Exercise goal:
Line by line, copy out the data that follows.

*** Material for the task Section Begins ***

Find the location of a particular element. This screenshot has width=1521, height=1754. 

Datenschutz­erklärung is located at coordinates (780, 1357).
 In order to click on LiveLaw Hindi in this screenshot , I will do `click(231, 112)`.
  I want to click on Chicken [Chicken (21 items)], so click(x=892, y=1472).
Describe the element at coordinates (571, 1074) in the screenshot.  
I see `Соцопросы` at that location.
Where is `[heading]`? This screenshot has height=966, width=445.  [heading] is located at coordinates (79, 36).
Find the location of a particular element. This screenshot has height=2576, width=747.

*** Material for the task Section Ends ***

Response:
Find the location of a particular element. This screenshot has width=1521, height=1754. 

Datenschutz­erklärung is located at coordinates (780, 1357).
 In order to click on LiveLaw Hindi in this screenshot , I will do `click(231, 112)`.
  I want to click on Chicken [Chicken (21 items)], so click(x=892, y=1472).
Describe the element at coordinates (571, 1074) in the screenshot.  
I see `Соцопросы` at that location.
Where is `[heading]`? This screenshot has height=966, width=445.  [heading] is located at coordinates (79, 36).
Find the location of a particular element. This screenshot has height=2576, width=747.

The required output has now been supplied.